I have to remember to take off my shoes inside the front door and change into slippers. Notice has been taken of my lack of socks. Everyone was more comfortable today when I swapped dress pants and bare feet for a dress and panty hose. My purple dress is set off with a green, chunky necklace. Alla asks me, through pointing at her own jewelry, why I don’t wear gold: voski. After many dictionary consultations, I explained, haltingly, that it is too expensive, and I tend to lose things. The conversation turns to wedding rings. Why don’t I have one? I shrug and dip back into the dictionary. Gevorg promises to find me a good Armenian man. I feel I could do worse.

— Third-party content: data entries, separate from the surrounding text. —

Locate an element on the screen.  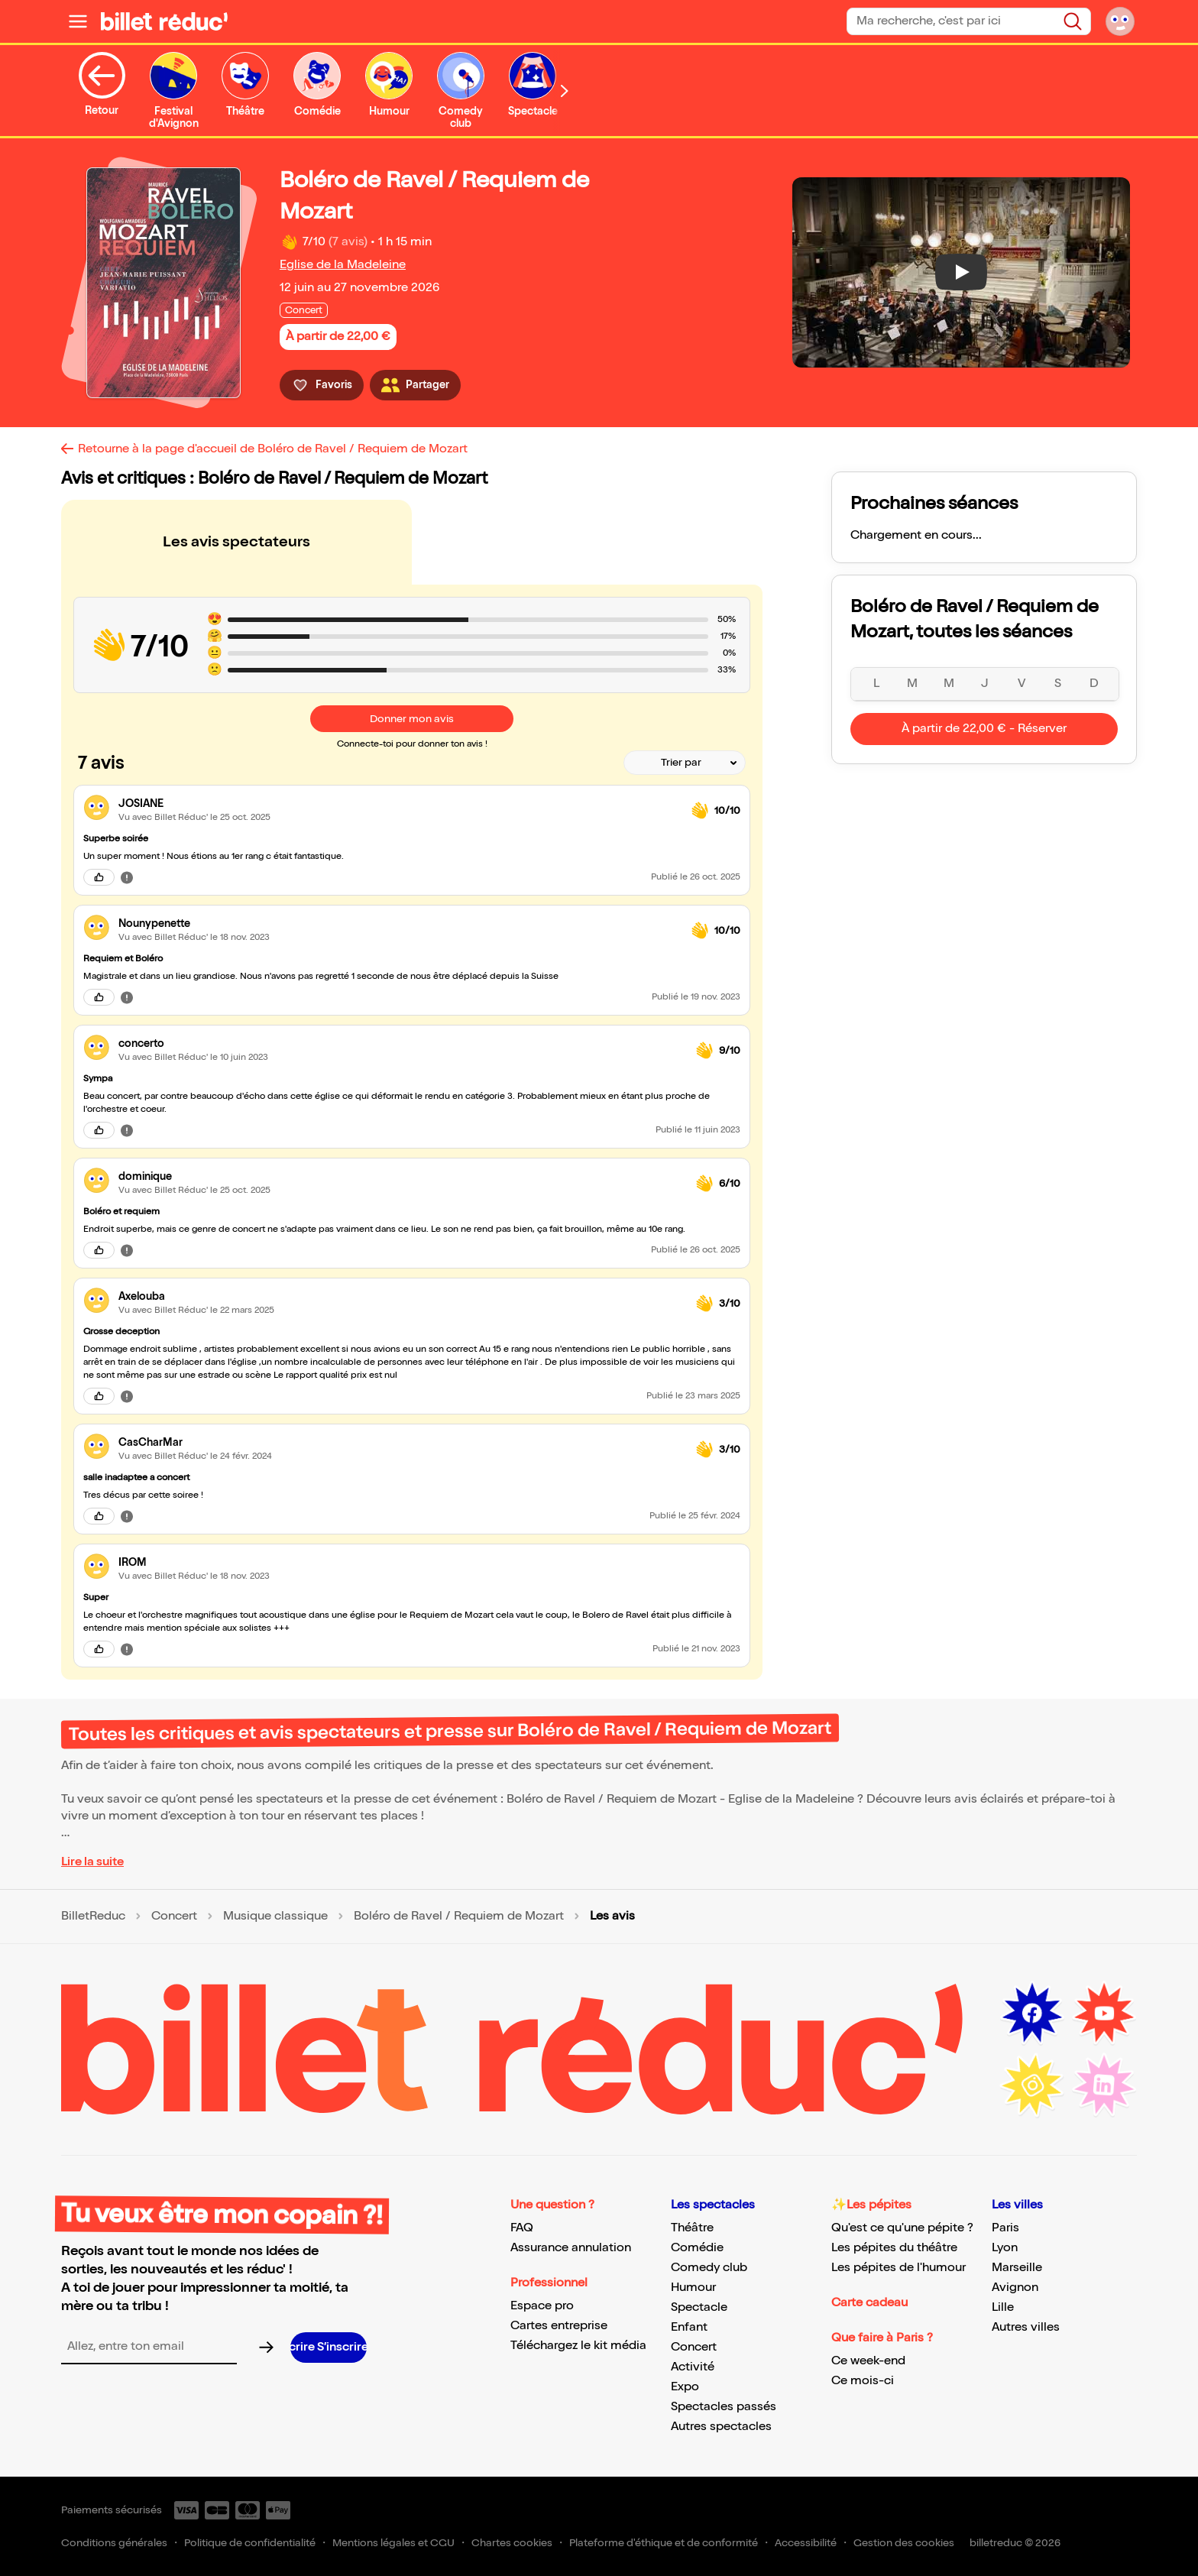 Concert is located at coordinates (174, 1916).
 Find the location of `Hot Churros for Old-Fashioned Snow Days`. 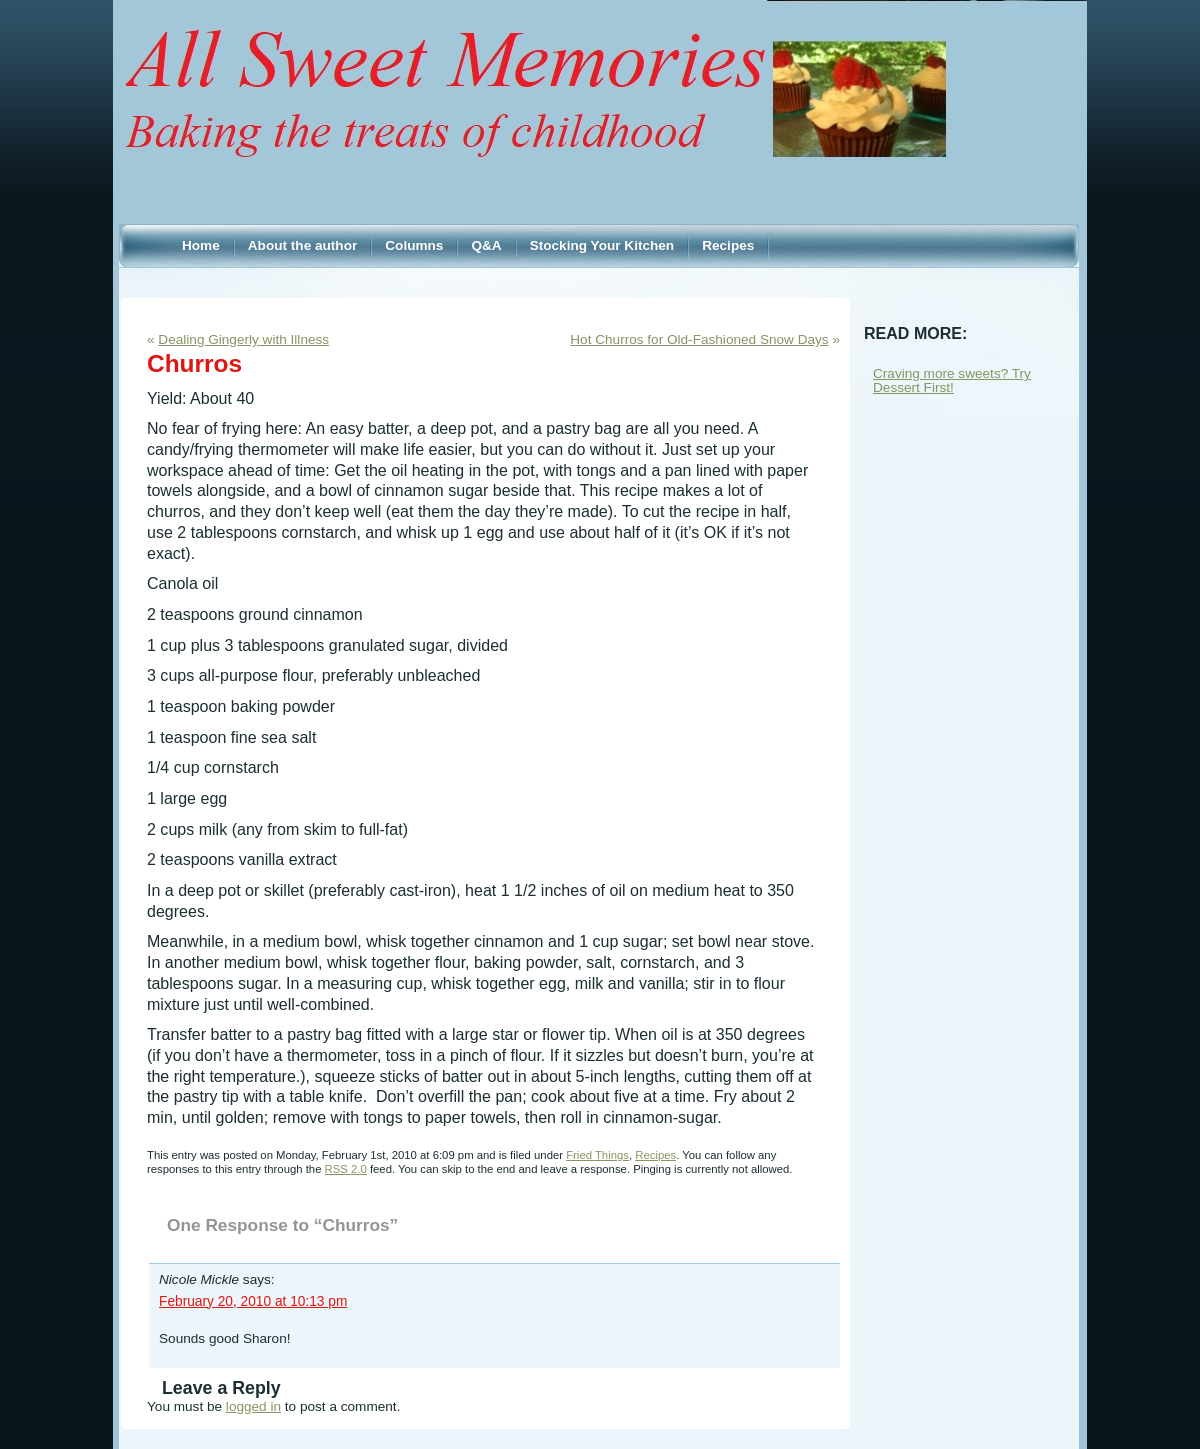 Hot Churros for Old-Fashioned Snow Days is located at coordinates (699, 339).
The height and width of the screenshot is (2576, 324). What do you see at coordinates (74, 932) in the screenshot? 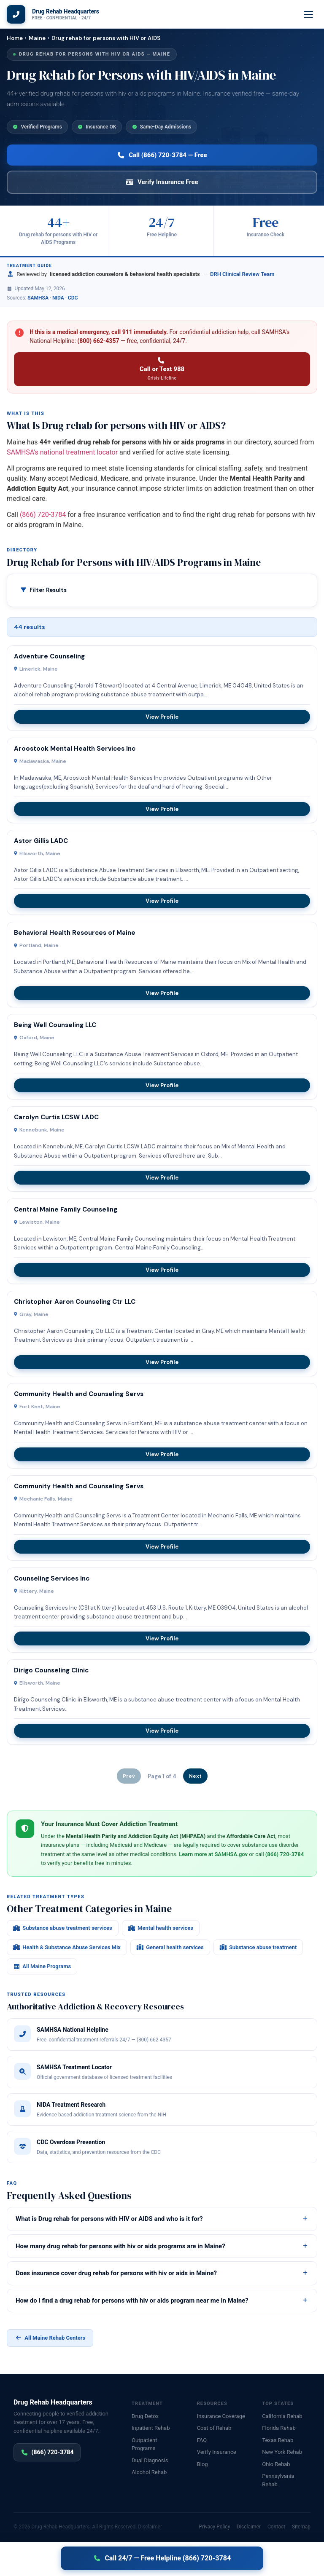 I see `Behavioral Health Resources of Maine` at bounding box center [74, 932].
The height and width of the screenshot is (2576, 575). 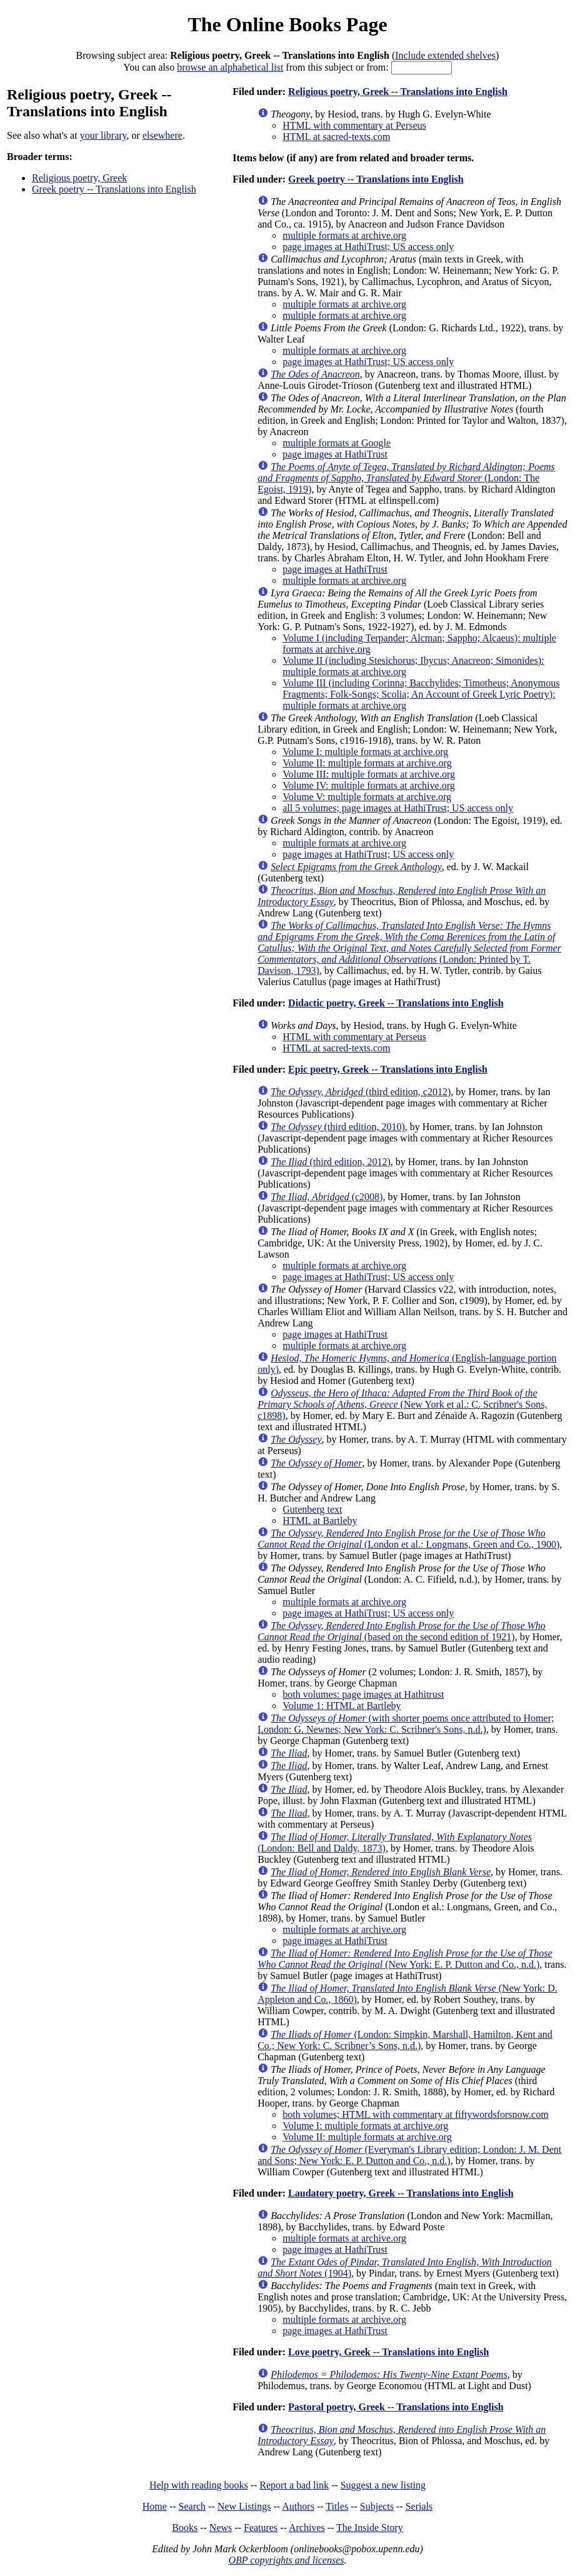 I want to click on (New York et al.: C. Scribner's Sons, c1898), so click(x=402, y=1404).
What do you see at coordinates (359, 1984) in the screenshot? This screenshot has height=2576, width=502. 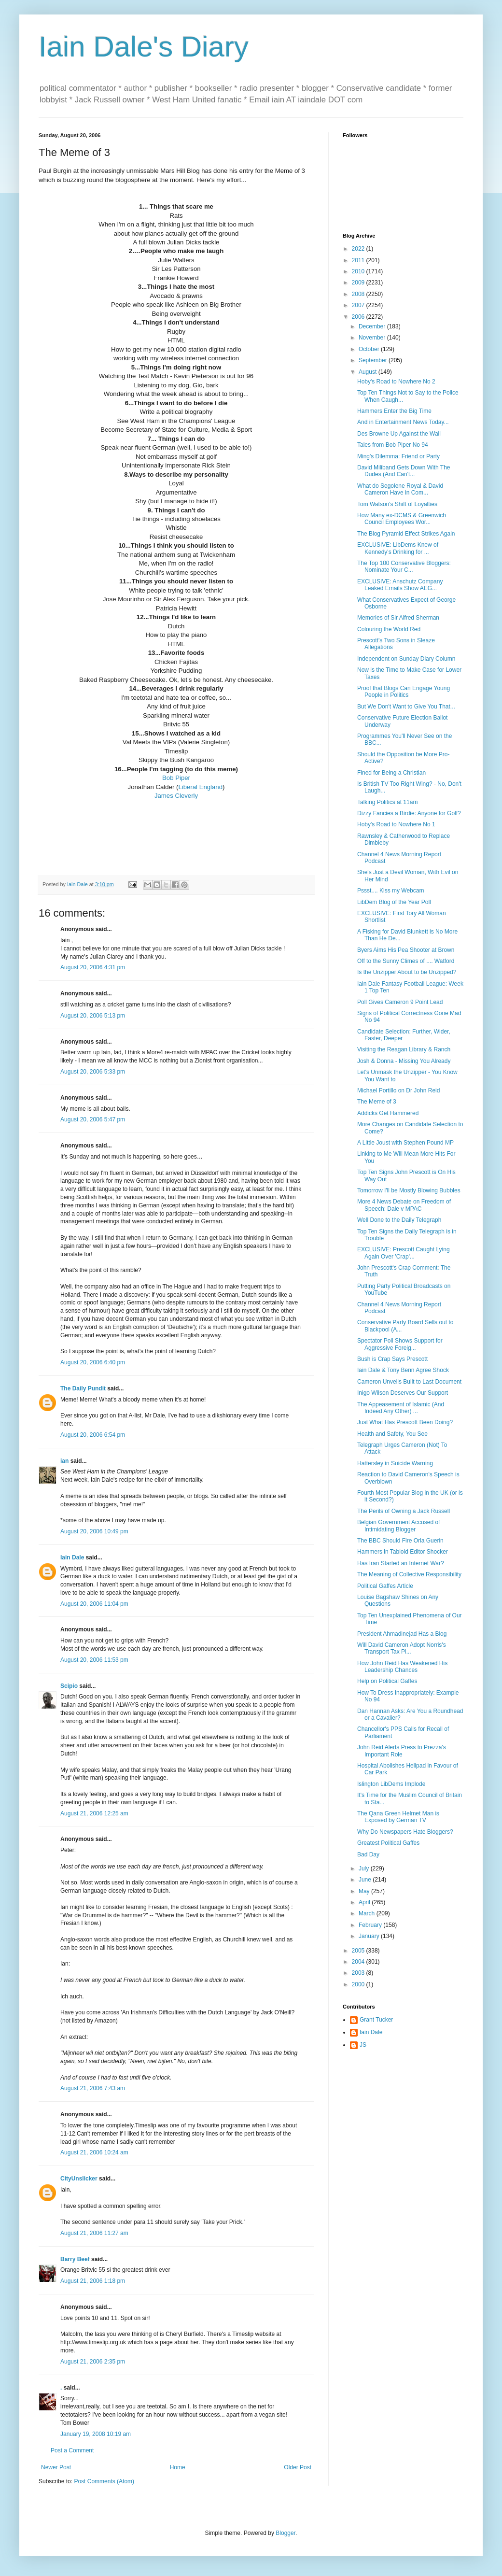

Will I enjoy two years in Armenia? It is too soon to say, but the signs are good. Ask me again in June when the irises are blooming in Shady Side, and the day lilies are about to open. Ask me when Pete is serving fresh rockfish and soft shell crabs at the Brick House. Ask me when it is my friend’s birthday and I can’t buy him a Famous Grouse or a glass of Pinot Grigio at Petie Green’s. By June though, I will have been sworn in as a fully-fledged Peace Corps volunteer (the US Ambassador may attend the ceremony, because this is the silver anniversary for Peace Corps in Armenia. This is a very big deal.) By June I will know what and where my two-year volunteer project will be. I could be working in a big town, or a tiny mountain village where it is winter for 6 months of the year, and the water and electricity supplies constantly fail. In June, here in my new home, the apricots will be ripe and it will be time to make jam. Arsen’s piano performance will have taken place at our village school, and Alla will be icing a cake for her little girl’s birthday. Ask me again then.